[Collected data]
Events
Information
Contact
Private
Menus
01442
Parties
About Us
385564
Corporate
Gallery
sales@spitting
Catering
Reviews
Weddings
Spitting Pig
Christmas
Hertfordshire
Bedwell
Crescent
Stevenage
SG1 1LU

==

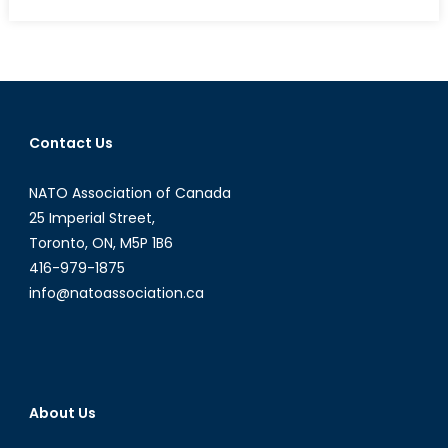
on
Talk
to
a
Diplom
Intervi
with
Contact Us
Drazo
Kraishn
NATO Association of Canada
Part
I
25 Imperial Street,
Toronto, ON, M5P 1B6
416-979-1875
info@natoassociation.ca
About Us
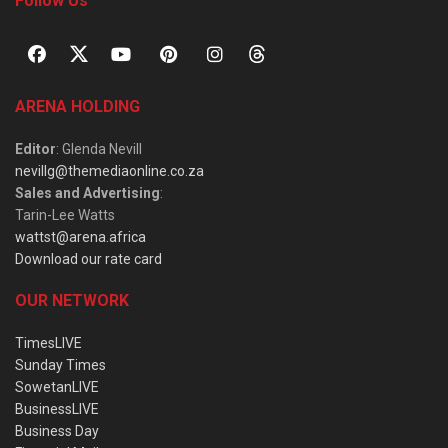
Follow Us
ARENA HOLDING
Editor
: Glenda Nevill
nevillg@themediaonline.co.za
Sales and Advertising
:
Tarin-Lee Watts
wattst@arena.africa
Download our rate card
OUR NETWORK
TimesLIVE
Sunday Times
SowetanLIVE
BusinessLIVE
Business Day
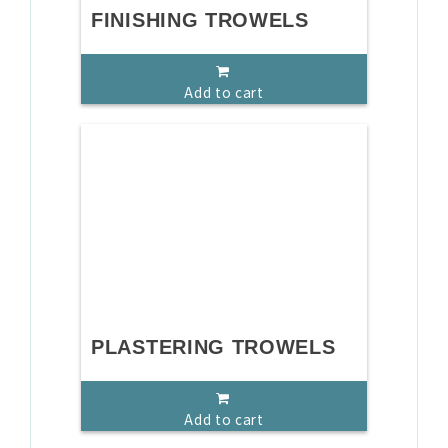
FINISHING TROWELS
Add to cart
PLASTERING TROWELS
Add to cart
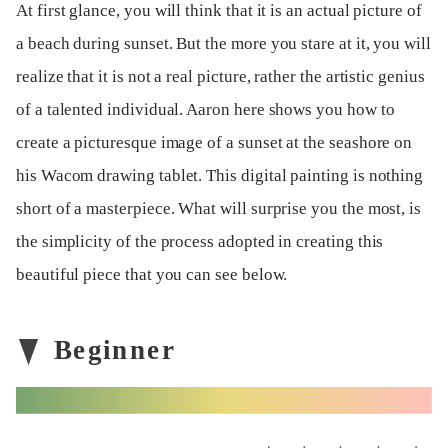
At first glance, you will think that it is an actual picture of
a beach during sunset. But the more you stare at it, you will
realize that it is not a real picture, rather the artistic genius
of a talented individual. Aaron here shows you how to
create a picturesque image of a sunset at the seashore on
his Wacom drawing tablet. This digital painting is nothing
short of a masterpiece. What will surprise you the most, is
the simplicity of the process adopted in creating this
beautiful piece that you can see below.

* * *

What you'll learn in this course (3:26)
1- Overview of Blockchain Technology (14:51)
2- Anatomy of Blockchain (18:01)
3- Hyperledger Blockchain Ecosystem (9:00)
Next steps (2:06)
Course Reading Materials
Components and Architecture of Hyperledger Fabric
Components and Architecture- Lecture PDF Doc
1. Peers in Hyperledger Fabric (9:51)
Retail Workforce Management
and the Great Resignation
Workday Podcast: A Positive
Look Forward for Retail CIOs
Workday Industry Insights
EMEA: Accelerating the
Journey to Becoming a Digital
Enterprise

• [WHAT YOU NEED TO DO]: In the records, which lines use the word "that"? Report them.

• [RESULT OF THE EXERCISE]:
At first glance, you will think that it is an actual picture of
realize that it is not a real picture, rather the artistic genius
beautiful piece that you can see below.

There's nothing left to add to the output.